Txtng news in 140 characters
It is no news to us that text messaging is morphing our modern culture. In 2008, the British scholar David Crystal has observed how text messages in mobile phones and IMs can influence our live technologically, sociologically, psychologically, commercially, and linguistically. In his book Txtng: The Gr8 Db8, Crystal points out that texting has become pervasive in many societies, and it also seemed to meet a new communicative need in a society where increased pressures on time and short attention spans are increasingly the norm[1]. A Cingular TV commercial in 2007, My bff Jill, provides an interesting angle to depict the text messaging culture in our modern society:
A key feature of today’s micro-blogging services (i.e.
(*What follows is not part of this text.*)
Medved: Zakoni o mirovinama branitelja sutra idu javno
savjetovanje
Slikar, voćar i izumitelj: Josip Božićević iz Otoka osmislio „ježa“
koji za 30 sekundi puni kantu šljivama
Twitter and Plurk) is its 140-character limitation, 20 characters less than a short message service (SMS) on a mobile phone. As our technology is pursuing less and less words for communication, we should understand how this application will affect people’s literacy. A good example of how an aphoristic-style way of communication is changing our culture can be found on BreakingTweet.com, a Twitter-style news website built in January 2009.
Breaking Tweets is an independent news site that puts a spin on world news through the use of Twitter. The philosophy behind the site is “hyperlocal gone global.” There is an emphasis on what is happening in a specific place at a specific time and looks at how people are reacting to that event(s) in the area.
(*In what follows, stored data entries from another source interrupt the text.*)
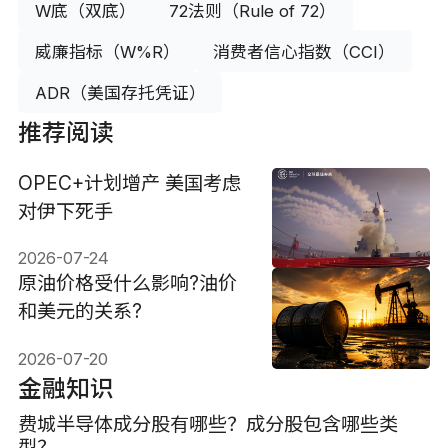
W底（双底）
72法则（Rule of 72）
威廉指标（W%R）
消费者信心指数（CCI）
ADR（美国存托凭证）
推荐阅读
OPEC+计划增产 美国考虑
对伊下死手
2026-07-24
原油价格受什么影响?油价
和美元的关系?
2026-07-20
金融知识
费城半导体成分股有哪些？成分股包含哪些类
型？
The format of a Breaking Tweet news article usually contains the following three parts:
1. Twitter-style news: a piece of news summary less than 140 words
2. Tweets quoted as a news source: generally each story links to a media outlet of authority for brief background information on the news topic and for those seeking more information[2].However, relevant tweets are always provided in a Twitter-Style news page.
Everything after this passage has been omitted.